CAI Findings Support Legislation to Protect Foster Children From Identity Theft
In a recent series titled “Burdened Beginnings,” The Huffington Post examined the problem of child identity theft. Stories focused on data breaches in public schools, parents preying on their own children and foster children who have aged out of the program only to find that their identity has been stolen and credit wrecked.
Experts say that foster children are particularly vulnerable to identity theft because their personal information passes through many hands, increasing the chance their Social Security numbers will be used to commit fraud.
Identity thieves who prey upon foster children are targeting a group that already faces financial obstacles. According to a study by USD School of Law’s Children’s Advocacy Institute (CAI) and First Star, less than 3 percent of foster children earn a four-year college degree after leaving the foster system, less than half have full-time jobs by the age of 24 and nearly 40 percent have been homeless. Read the story, "CAI Unveils The Fleecing of Foster Children Report at Congressional Briefing."
This past fall, President Obama signed a law with a provision that requires all states help resolve cases of identity theft of older foster children before they age out of the system. But many experts feel this is not enough. Rep. James Langevin (D-R.I.) has introduced the Foster Youth Financial Security Act, which goes further by prohibiting states from using Social Security numbers to identify foster children.
According to CAI national policy director Amy Harfeld, the pending bill would protect foster children from identity theft by reducing the public exposure of their sensitive information.
One story in the “Burdened Beginnings” series focuses on Mercediz Hand, a former foster child and 24-year-old mother of two, who found that someone has been using her identity since she was 10-years-old.
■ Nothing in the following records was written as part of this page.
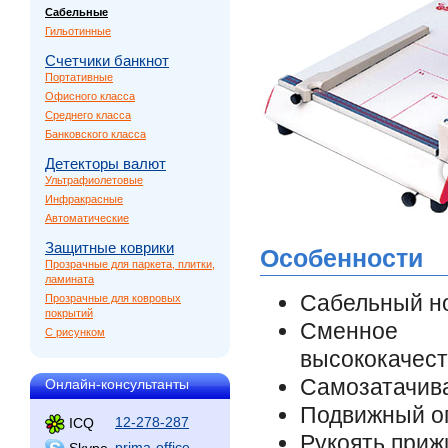
Сабельные
Гильотинные
Счетчики банкнот
Портативные
Офисного класса
Среднего класса
Банковского класса
Детекторы валют
Ультрафиолетовые
Инфракрасные
Автоматические
Защитные коврики
Особенности
Прозрачные для паркета, плитки,
ламината
Сабельный н
Прозрачные для ковровых
покрытий
Сменное
С рисунком
высококачес
Самозатачив
Онлайн-консультанты
Подвижный ог
12-278-287
ICQ
Рукоять при
prima-office
Skype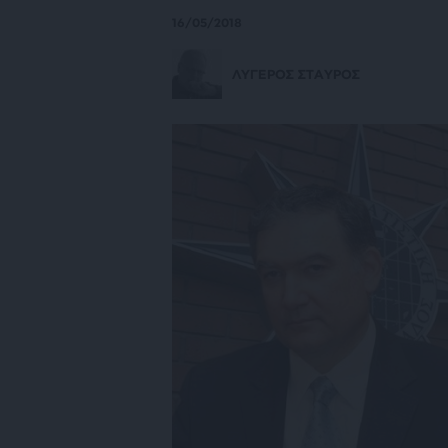
16/05/2018
ΛΥΓΕΡΟΣ ΣΤΑΥΡΟΣ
Her credit was ruined when the identity thief not only took out a mortgage, but also racked up more than $3,000 in unpaid cellphone bills.
As a result of the damage identity thieves caused to her credit, Hand could not qualify for an apartment. Over the summer, she was forced to sleep in her car. However, the car was soon repossessed because Hand defaulted her 21 percent interest rate car loan—which was the lowest rate any lender would offer with such a damaged credit rating.